Almost ghost-town quiet.
The House and the Senate won’t convene until 1:30 p.m. — the better to allow out-of-town legislators to spend the Easter weekend at home.
No committee meetings are scheduled today. And that includes the three committees we’re all watching in this K-12 budget impasse: the House and Senate education committees, and the budget-writing Joint Finance-Appropriations Committee.
Keep an eye on Idaho Education News. We’ll give you the latest on the budget battle as we learn it.
Meanwhile, for your reading and viewing pleasure:
- Here’s a good overview piece from John Miller of the Associated Press on a budget deal gone sour. In it, JFAC co-chairman Dean Cameron says a new deal must protect the component parts of the original: money for merit pay and technology pilot programs, and money to “unfreeze” the teacher salary grid. “If you start pulling pieces out of it,” Cameron said, “you’re going to unravel the grand bargain.”

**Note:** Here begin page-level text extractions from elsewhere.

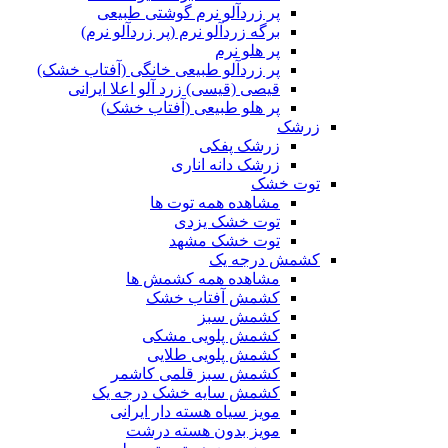
پر زردآلو نرم گوشتی طبیعی
برگه زردآلو نرم (پر زردآلو نرم)
پر هلو نرم
پر زردآلو طبیعی خانگی (آفتاب خشک)
قیصی (قیسی) زرد آلو اعلا ایرانی
پر هلو طبیعی (آفتاب خشک)
زرشک
زرشک پفکی
زرشک دانه اناری
توت خشک
مشاهده همه توت ها
توت خشک یزدی
توت خشک مشهد
کشمش درجه یک
مشاهده همه کشمش ها
کشمش آفتاب خشک
کشمش سبز
کشمش پلویی مشکی
کشمش پلویی طلایی
کشمش سبز قلمی کاشمر
کشمش سایه خشک درجه یک
مویز سیاه هسته دار ایرانی
مویز بدون هسته درشت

- On this week’s “Idaho Reports,” two Boise state senators, Republican Chuck Winder and Democrat Branden Durst, break down the vote. Interestingly, Durst talks about his own second thoughts about the budget — and whether he’s support a similar budget the second time around. In the pundits section, I join host Greg Hahn, Betsy Russell of the Spokane Spokesman-Review and Jim Weatherby to try to sort out what happens next.